Exercise inputs: Begin

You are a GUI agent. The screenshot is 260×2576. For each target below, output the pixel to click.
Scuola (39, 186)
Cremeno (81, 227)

Exercise inputs: End
Exercise inputs: Begin

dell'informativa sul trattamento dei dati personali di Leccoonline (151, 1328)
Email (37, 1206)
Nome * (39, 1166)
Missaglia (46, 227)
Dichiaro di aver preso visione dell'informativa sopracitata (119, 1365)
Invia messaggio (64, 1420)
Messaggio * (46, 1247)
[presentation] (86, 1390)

Exercise inputs: End

■ Exercise goal ■
All lines of the data above that include the word "informativa" must be shown.

■ Your response ■
dell'informativa sul trattamento dei dati personali di Leccoonline (151, 1328)
Dichiaro di aver preso visione dell'informativa sopracitata (119, 1365)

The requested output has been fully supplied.